Each cytotoxic T lymphocyte (CTL) targets a single epitope.
How much killing are the CTLs doing? Asquith et al PLOS Biol, Fernandez et al 2005 in JV. Fit a model to 1990’s data. Sometimes work, sometimes not.
In first month of infection, CTL’s target about 3 epitopes. HIV escapes these epotopes through 1-10 possible mutations. Typically a single starts the infection.
Can we use the simple method for this new type of data? Introducing “escape graph” concerning mutation of epitopes.
Model of evolution (Perelson, Nowak); formalize with a branching process. Infer the kill rates k_v. Hypothesis test framework: calculate p-values using simulation
Review: * TKF91 model: Birth rate lambda and death rate mu of gaps * McGuire 2001 introduce F84 with a 5th residue representing a “gap” * Rivas (2005), Rivas and Eddy (2008) introduce a non-reversible model explicit parameters for insertion and deletion.
Goal of her talk: insertion and deletion independent of the substitution model, for say, GC content evolution. IDIS model: Insertion Deletion Independent of substitution
BD process with birth r_i n(t)
and death d n_i
.
Can write down differential equation for the mutational process and use variation of parameters to solve evolution for the entire process.
Example merging with HKY model.
Example for GC content. Can derive CG content over time.
Now add “limited” part by adding a term that brings the length down.
Importance of heritability? People usually point to host genetics. Alizon et al (2010) used a phylogenetic method to show lots of influence of HIV genotype. HCV shows two main infection outcomes: natural clearance or chronic. There are several SNPs on the host side that make a difference.
Use ML method to estimate rate of trait-changing. This will determine our estimate of importance of that trait.
HCV data from Australian prisons (HITS)! Fall into two clusters. Not significant difference between rate of clearance looking at phylogenetic tree, i.e. virus genotype.
Now looking at SNPs and their impact: repeat same analysis for the SNP. That does appear to be significant(?)
OK, so now use BayesTraits to re-estimate rates of clearance controlling for host genotype. See a significant impact.
Title from the evolutionary fate and consequences of duplicate genes (Lynch and Conory, Science 200) ENCODE annotations: 2013. Example of 67 BP that is identical between two sites on chromosome 1.
Today: quantify how often it occurs. Self-alignment -> match length distribution. See lots more than one would expect.
Many transposable elements matching– eg Alu and Lines. What is left is segmental duplication.
Two components: random matching is linear, and the second one is a power law. Exponent of power law is -3 (Gao and Miller, 2011).

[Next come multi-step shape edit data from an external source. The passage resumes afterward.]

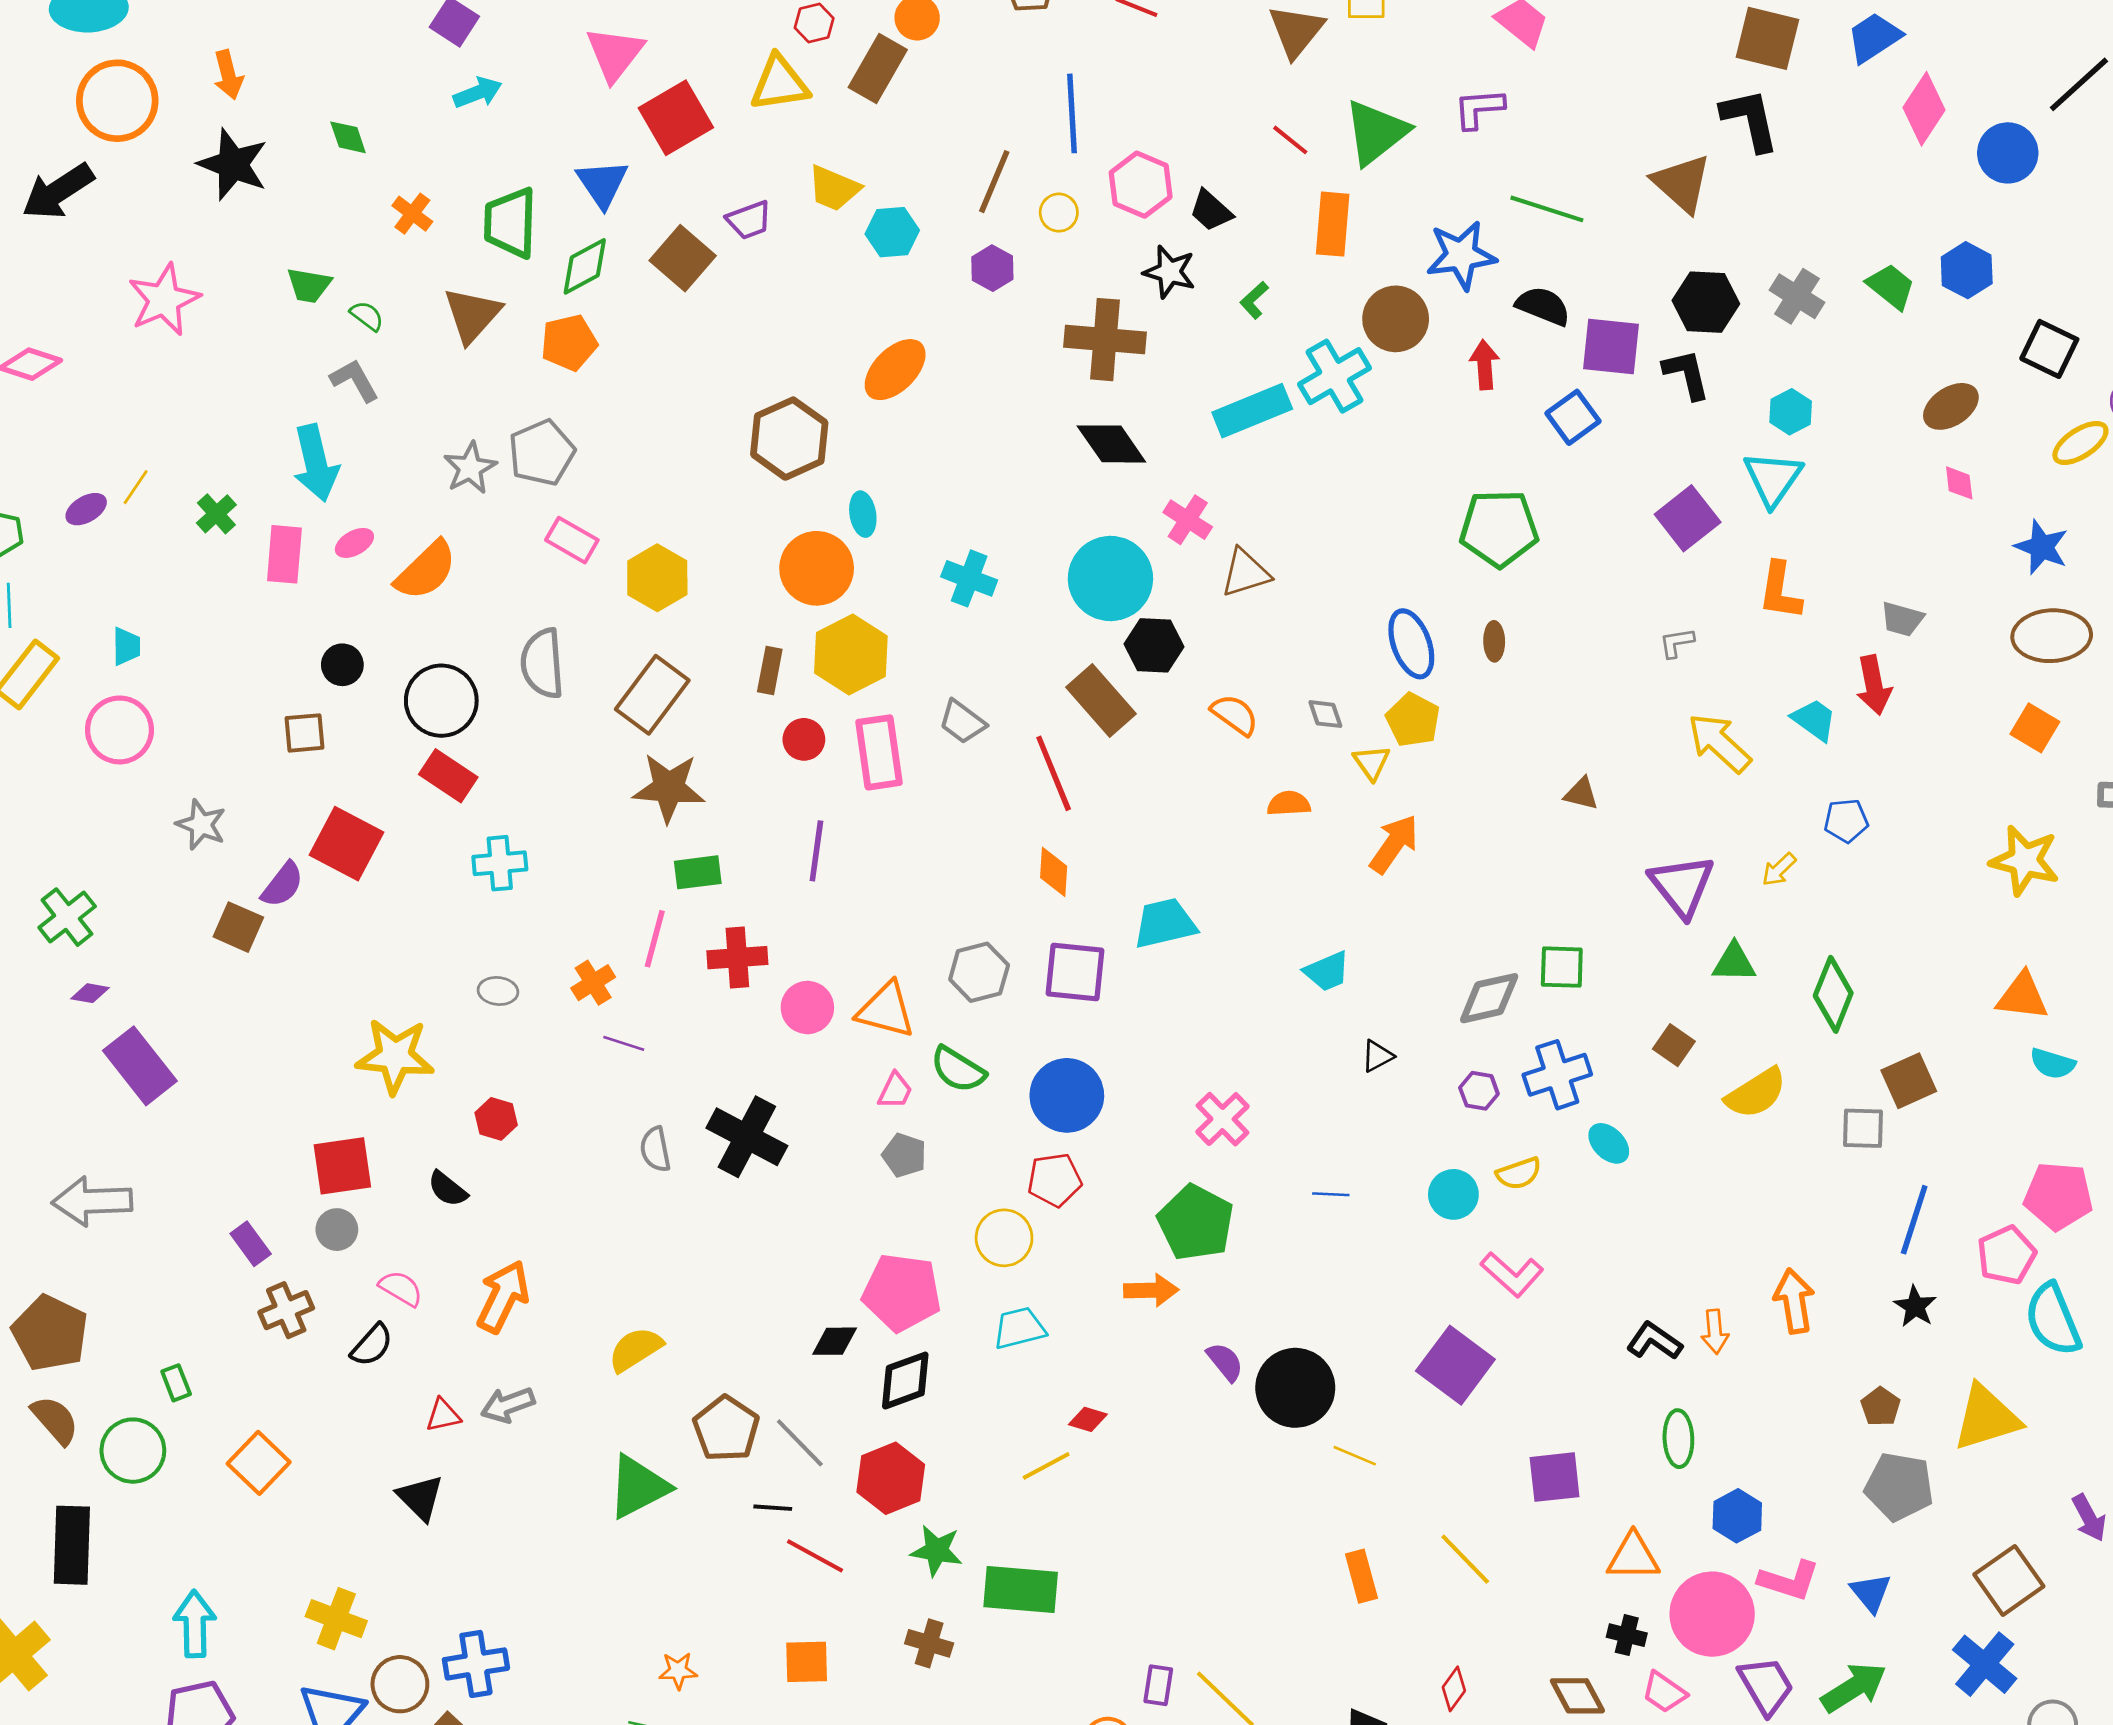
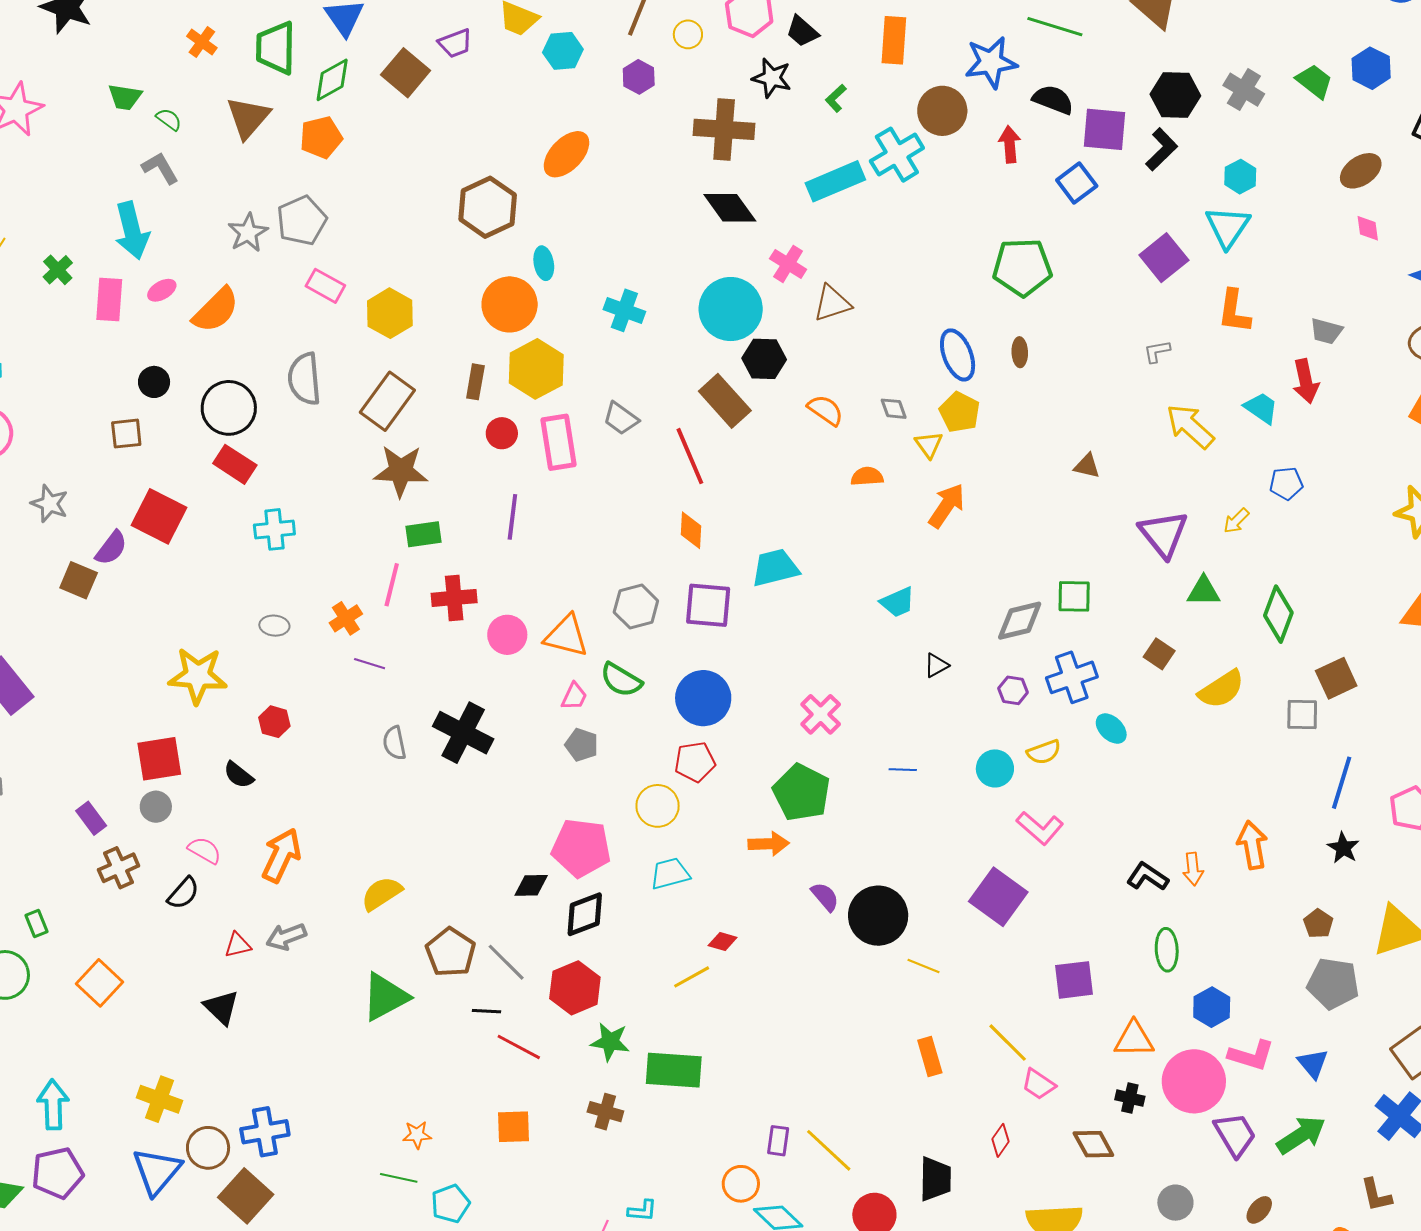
black L-shape: (1686, 374) -> (1162, 149), turned 60
pink trapezoid: (1664, 1692) -> (1038, 1084), moved

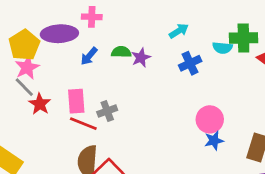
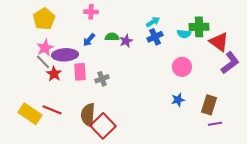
purple ellipse: (59, 34) -> (65, 55), moved
yellow pentagon: (24, 45) -> (44, 19), moved
blue cross: (190, 63) -> (155, 37), moved
pink circle: (210, 119) -> (182, 67), moved
red line: (83, 124) -> (52, 110), moved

Big segmental duplication is like one stick. Then we randomly introduce mutations (mis-matches) which break the stick. This is stick-breaking process (Kuhn 1930. Ziff and McGrady, 1985, wrote down differential equation describing dynamics.
Say we have duplications appearing with a given rate, and being split at a certain rate. Stationary process -> can derive the distribution of stick lengths. See power law!
Central assumption of time homogeneity allows us to do Felsenstein recursion.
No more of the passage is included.